Bio-elicitors are applied to soil or plants to enhance their physiological stress resilience [15]. Chitosan, derived from chitins, is a natural biopolymer and bio-elicitor that exhibits promising potential as a biostimulant and elicitor in agriculture. Notably, it possesses non-toxic, biodegradable, and biocompatible properties, making it highly suitable for a wide range of applications. By activating the stress transduction pathway through secondary messenger(s), chitosan enhances physiological responses and alleviates the negative impact of abiotic stresses [12,16]. Furthermore, chitosan was selected as an elicitor to enhance the production of phenolics and diterpenoids in plants under water deficit [17]. The effects of chitosan on drought stress have been used in various plants such as maize [18], Artemisia annua [19], Sorghum [20], and Salvia [21,22], and also, in most cases, it reduces the effects of drought stress.
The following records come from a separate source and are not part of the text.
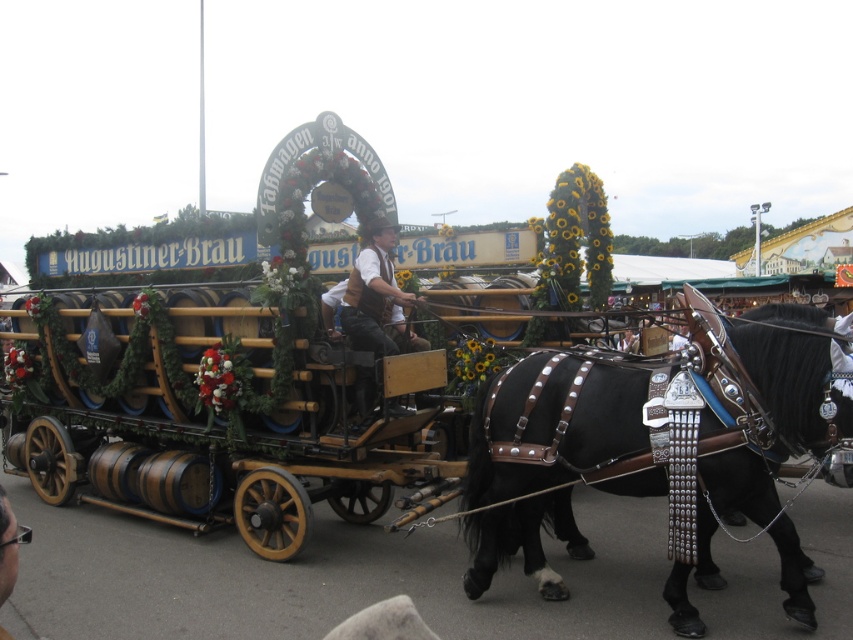 Question: Does black leather harness at center appear on the left side of matte brown vest at center?

Choices:
 (A) no
 (B) yes

Answer: (A)

Question: Which point is farther to the camera?

Choices:
 (A) matte brown vest at center
 (B) black leather harness at center

Answer: (A)

Question: Is black leather harness at center further to camera compared to matte brown vest at center?

Choices:
 (A) no
 (B) yes

Answer: (A)

Question: Which of the following is the closest to the observer?

Choices:
 (A) (370, 394)
 (B) (613, 385)

Answer: (B)

Question: From the image, what is the correct spatial relationship of black leather harness at center in relation to matte brown vest at center?

Choices:
 (A) above
 (B) below

Answer: (B)

Question: Which point appears farthest from the camera in this image?

Choices:
 (A) (669, 499)
 (B) (390, 248)

Answer: (B) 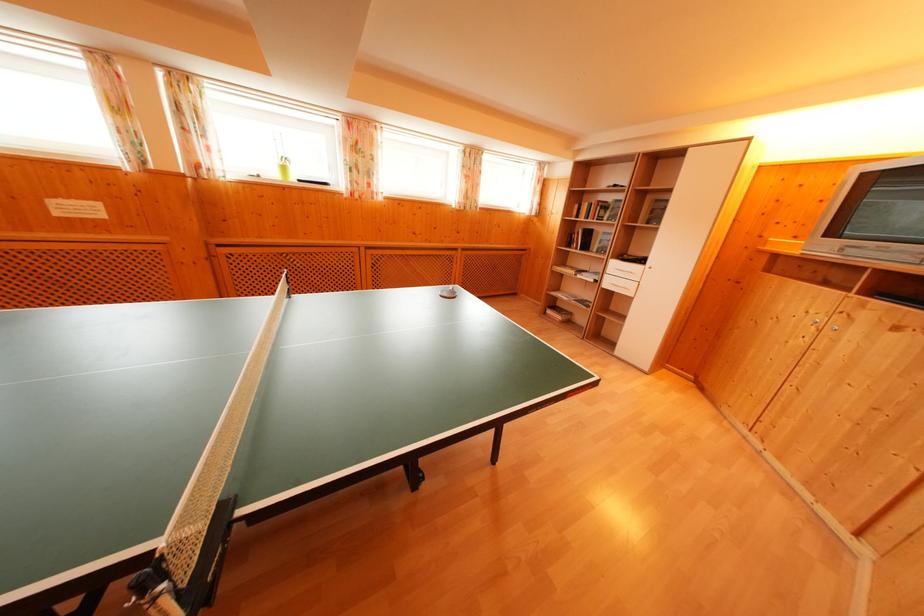 The width and height of the screenshot is (924, 616). I want to click on white drawer pull, so click(622, 285). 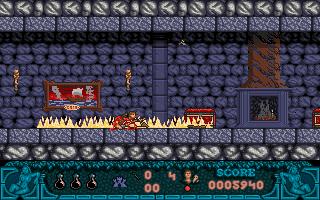 Find the location of `fireplace`. fireplace is located at coordinates (255, 107).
The biosynthetic pathways of phenolic acids are well elucidated, as they are produced via the phenylpropanoid pathway. Rate-limiting enzymes, Phenylalanine ammonia-lyase (PAL), tyrosine aminotransferase (TAT), cinnamic acid 4-hydroxylase (C4H), hydroxyphenylpyruvate reductase (HPPR), rosmarinic acid synthase (RAS), coenzyme A ligase (4CL), and CYP98A14 have been identified in phenolic compounds. Diterpenoids’ basic building blocks—active isoprene units—are formed via the cytosolic mevalonate (MVA) pathway and the plastidic methylerythritol phosphate (MEP) pathway in plastids [23]. The key enzyme genes of the general isoprenoid pathway include in the MVA branch, 3-hydroxy-3-methylglutaryl CoA reductase (HMGR), and in the MEP branch, 1-deoxy-D-xylulose 5-phosphate synthase (DXS) and 1-deoxy-D-xylulose 5-phosphate reductoisomerase (DXR). The diterpene scaffold and its further modifications are assembled by geranylgeranyl diphosphate synthase (GGPPS), copalyl diphosphate synthase (CPS), kaurene synthase-like (KSL), and a cytochrome P450 enzyme (CYP76AH1) that have been characterized through cloning and transcriptomic approaches [24,25]. Besides some studies on Salvia milirtioza tanchinone compounds [23,25], there is no comprehensive research regarding tanchinone alternations in respect to molecular and metabolites points of view in S. abratonoides and S. yangii.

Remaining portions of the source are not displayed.